Task budgets are a soft hint, not a hard cap. Claude may occasionally exceed the budget if it is in the middle of an action that would be more disruptive to interrupt than to finish. The enforced limit on total output tokens is still max_tokens, which truncates the response with stop_reason: "max_tokens" when reached.
For a hard cap on cost or latency, combine task budgets with a reasonable max_tokens value:
task_budget to give Claude a target to pace against.max_tokens as the absolute ceiling that prevents runaway generation.Because task_budget spans the full agentic loop (potentially many requests) while max_tokens caps each individual request, the two values are independent; one is not required to be at or below the other.
A budget that is too small for the task can cause refusal-like behavior. When Claude sees a budget that is clearly insufficient for the work being asked (for example, a 20,000-token budget for a multi-hour agentic coding task), it may decline to attempt the task at all, scope it down aggressively, or stop early with a partial result rather than start work it cannot finish.

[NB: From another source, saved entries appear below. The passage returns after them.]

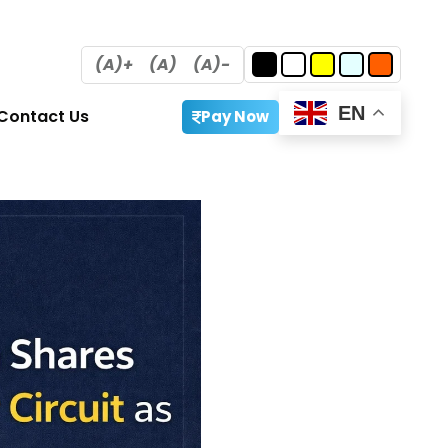
(A)+
(A)
(A)-
EN
Contact Us
Pay Now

If you observe unexpected refusals or premature stops after setting a budget, raise the budget before debugging other parameters. Size budgets against your actual task-length distribution rather than a fixed default; see Choosing a budget.
The right budget depends on how much work your agentic loop currently does. Rather than guessing, measure your existing token usage first and then tune from there.
Run a representative sample of tasks without task_budget set and record the total tokens Claude spends per task. For an agentic loop, sum usage.output_tokens plus thinking and tool-result tokens across every request in the loop:
def run_task_and_count_tokens(messages: list) -> int:
"""Runs an agentic loop to completion and returns total tokens spent."""
total_spend = 0
while True:
response = client.beta.messages.create(
model="claude-opus-4-7",
max_tokens=128000,
messages=messages,
tools=tools,
betas=["task-budgets-2026-03-13"],
)
# Count what Claude generated this turn (output covers text + thinking + tool calls).
# Tool-result tokens also count against the budget; add the token count of the
# tool_result blocks you append below if you want client-side tracking to match
# the server-side countdown.
total_spend += response.usage.output_tokens
if response.stop_reason == "end_turn":
return total_spend
# Append the assistant turn and your tool results, then continue the loop.
messages += [
{"role": "assistant", "content": response.content},
{"role": "user", "content": run_tools(response.content)},
]Run this across a representative set of tasks and record the distribution. Start with the p99 of your per-task token spend to understand how providing the model with a task budget may modify the model's behavior, then test up or down as needed.
The minimum accepted task_budget.total is 20,000 tokens; values below the minimum return a 400 error.
max_tokens: Orthogonal to task budgets. max_tokens is a hard per-request cap on generated tokens, while task_budget is an advisory cap across the full agentic loop (potentially spanning many requests). At xhigh or max effort, set max_tokens to at least 64k to give Claude room to think and act on each request.task_budget.remaining on each follow-up request, the changed value invalidates any cache prefix that contains it. To preserve caching, set the budget once on the initial request and let the model self-regulate against the server-side countdown rather than mutating the budget client-side.| Model | Support |
|---|---|
| Claude Opus 4.7 | Public beta (set task-budgets-2026-03-13 header) |
| Claude Opus 4.6 | Not supported |
| Claude Sonnet 4.6 | Not supported |
| Claude Haiku 4.5 | Not supported |
Task budgets are not supported on Claude Code or Cowork surfaces at launch. Use task budgets directly via the Messages API on Claude Opus 4.7.